### To do
Retype each entry exactly as written, and keep the pictures out of the copy.

### Stored data

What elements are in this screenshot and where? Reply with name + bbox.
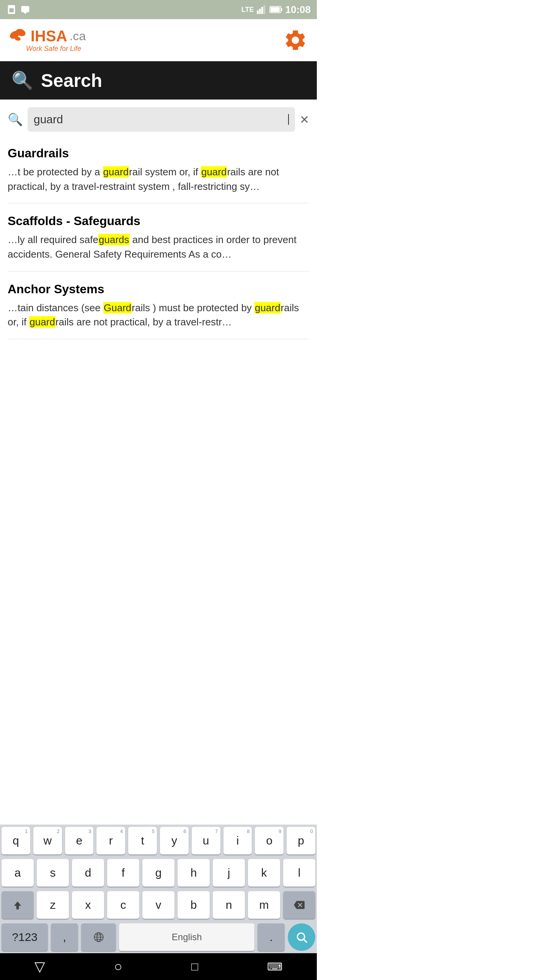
result-title-2: Scaffolds - Safeguards xyxy=(8,214,309,228)
highlight: guard xyxy=(103,166,129,178)
result-title-1: Guardrails xyxy=(8,146,309,160)
search-header-title: Search xyxy=(41,70,102,91)
results-container: Guardrails …t be protected by a guardrai… xyxy=(0,136,317,339)
ihsa-logo-icon xyxy=(9,27,28,45)
highlight: guards xyxy=(98,234,130,245)
search-input-value[interactable]: guard xyxy=(34,113,287,126)
settings-icon[interactable] xyxy=(283,28,308,52)
signal-icon xyxy=(256,4,267,15)
result-snippet-3: …tain distances (see Guardrails ) must b… xyxy=(8,301,309,330)
search-header-bar: 🔍 Search xyxy=(0,61,317,100)
svg-rect-9 xyxy=(281,8,282,11)
brand-name: IHSA xyxy=(31,28,67,45)
result-item-scaffolds[interactable]: Scaffolds - Safeguards …ly all required … xyxy=(8,203,309,271)
search-input-row: 🔍 guard ✕ xyxy=(0,100,317,136)
lte-label: LTE xyxy=(241,6,254,14)
clear-button[interactable]: ✕ xyxy=(300,113,309,126)
search-input-box[interactable]: guard xyxy=(28,107,295,132)
highlight: Guard xyxy=(103,302,132,314)
notification-icon xyxy=(20,4,31,15)
highlight: guard xyxy=(254,302,281,314)
svg-rect-2 xyxy=(21,6,29,12)
status-icons-right: LTE 10:08 xyxy=(241,4,311,16)
app-header: IHSA .ca Work Safe for Life xyxy=(0,19,317,61)
svg-marker-3 xyxy=(23,12,27,14)
result-item-guardrails[interactable]: Guardrails …t be protected by a guardrai… xyxy=(8,136,309,203)
highlight: guard xyxy=(201,166,227,178)
status-bar: LTE 10:08 xyxy=(0,0,317,19)
brand-tld: .ca xyxy=(70,29,86,43)
result-snippet-2: …ly all required safeguards and best pra… xyxy=(8,233,309,261)
text-cursor xyxy=(288,114,289,125)
svg-rect-10 xyxy=(271,7,280,12)
logo-area: IHSA .ca Work Safe for Life xyxy=(9,27,86,53)
svg-rect-5 xyxy=(259,9,261,14)
battery-icon xyxy=(269,4,283,15)
svg-rect-1 xyxy=(9,8,14,13)
time-display: 10:08 xyxy=(285,4,311,16)
logo-tagline: Work Safe for Life xyxy=(26,45,81,53)
highlight: guard xyxy=(29,316,55,328)
result-title-3: Anchor Systems xyxy=(8,282,309,296)
sim-icon xyxy=(6,4,17,15)
search-input-icon: 🔍 xyxy=(8,112,23,127)
svg-rect-7 xyxy=(263,5,265,14)
result-item-anchor[interactable]: Anchor Systems …tain distances (see Guar… xyxy=(8,271,309,339)
result-snippet-1: …t be protected by a guardrail system or… xyxy=(8,165,309,194)
svg-rect-6 xyxy=(261,7,263,14)
status-icons-left xyxy=(6,4,31,15)
search-header-icon: 🔍 xyxy=(11,70,33,91)
svg-rect-4 xyxy=(257,10,259,14)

### Expected answer
What elements are in this screenshot and where? Reply with name + bbox.
result-title-2: Scaffolds - Safeguards xyxy=(8,214,309,228)
highlight: guard xyxy=(103,166,129,178)
result-title-1: Guardrails xyxy=(8,146,309,160)
search-header-title: Search xyxy=(41,70,102,91)
results-container: Guardrails …t be protected by a guardrai… xyxy=(0,136,317,339)
ihsa-logo-icon xyxy=(9,27,28,45)
highlight: guards xyxy=(98,234,130,245)
search-input-value[interactable]: guard xyxy=(34,113,287,126)
settings-icon[interactable] xyxy=(283,28,308,52)
signal-icon xyxy=(256,4,267,15)
result-snippet-3: …tain distances (see Guardrails ) must b… xyxy=(8,301,309,330)
search-header-bar: 🔍 Search xyxy=(0,61,317,100)
svg-rect-9 xyxy=(281,8,282,11)
brand-name: IHSA xyxy=(31,28,67,45)
result-item-scaffolds[interactable]: Scaffolds - Safeguards …ly all required … xyxy=(8,203,309,271)
search-input-row: 🔍 guard ✕ xyxy=(0,100,317,136)
lte-label: LTE xyxy=(241,6,254,14)
clear-button[interactable]: ✕ xyxy=(300,113,309,126)
search-input-box[interactable]: guard xyxy=(28,107,295,132)
highlight: Guard xyxy=(103,302,132,314)
notification-icon xyxy=(20,4,31,15)
highlight: guard xyxy=(254,302,281,314)
svg-rect-2 xyxy=(21,6,29,12)
status-icons-right: LTE 10:08 xyxy=(241,4,311,16)
app-header: IHSA .ca Work Safe for Life xyxy=(0,19,317,61)
svg-marker-3 xyxy=(23,12,27,14)
result-item-guardrails[interactable]: Guardrails …t be protected by a guardrai… xyxy=(8,136,309,203)
highlight: guard xyxy=(201,166,227,178)
status-bar: LTE 10:08 xyxy=(0,0,317,19)
brand-tld: .ca xyxy=(70,29,86,43)
result-snippet-2: …ly all required safeguards and best pra… xyxy=(8,233,309,261)
text-cursor xyxy=(288,114,289,125)
svg-rect-10 xyxy=(271,7,280,12)
logo-area: IHSA .ca Work Safe for Life xyxy=(9,27,86,53)
svg-rect-5 xyxy=(259,9,261,14)
battery-icon xyxy=(269,4,283,15)
svg-rect-1 xyxy=(9,8,14,13)
time-display: 10:08 xyxy=(285,4,311,16)
logo-tagline: Work Safe for Life xyxy=(26,45,81,53)
highlight: guard xyxy=(29,316,55,328)
result-title-3: Anchor Systems xyxy=(8,282,309,296)
sim-icon xyxy=(6,4,17,15)
search-input-icon: 🔍 xyxy=(8,112,23,127)
svg-rect-7 xyxy=(263,5,265,14)
result-item-anchor[interactable]: Anchor Systems …tain distances (see Guar… xyxy=(8,271,309,339)
result-snippet-1: …t be protected by a guardrail system or… xyxy=(8,165,309,194)
svg-rect-6 xyxy=(261,7,263,14)
status-icons-left xyxy=(6,4,31,15)
search-header-icon: 🔍 xyxy=(11,70,33,91)
svg-rect-4 xyxy=(257,10,259,14)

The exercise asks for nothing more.